───── PROVIDED RECORDS

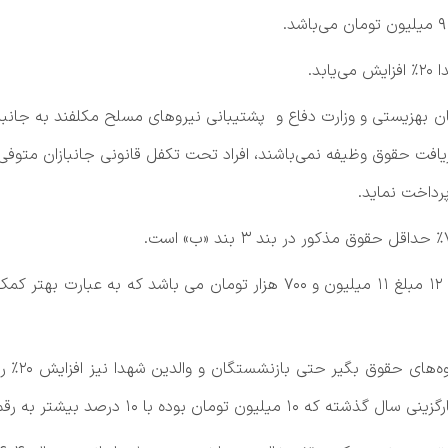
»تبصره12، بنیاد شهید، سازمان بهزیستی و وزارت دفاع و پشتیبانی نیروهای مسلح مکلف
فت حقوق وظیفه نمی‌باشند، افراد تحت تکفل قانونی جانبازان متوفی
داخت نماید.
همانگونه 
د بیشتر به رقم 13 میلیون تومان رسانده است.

──────────

INSTRUCTIONS TO FOLLOW: Please print an exact copy of the records, with no pictures.

THE ANSWER:
»تبصره12، بنیاد شهید، سازمان بهزیستی و وزارت دفاع و پشتیبانی نیروهای مسلح مکلف
فت حقوق وظیفه نمی‌باشند، افراد تحت تکفل قانونی جانبازان متوفی
داخت نماید.
همانگونه 
د بیشتر به رقم 13 میلیون تومان رسانده است.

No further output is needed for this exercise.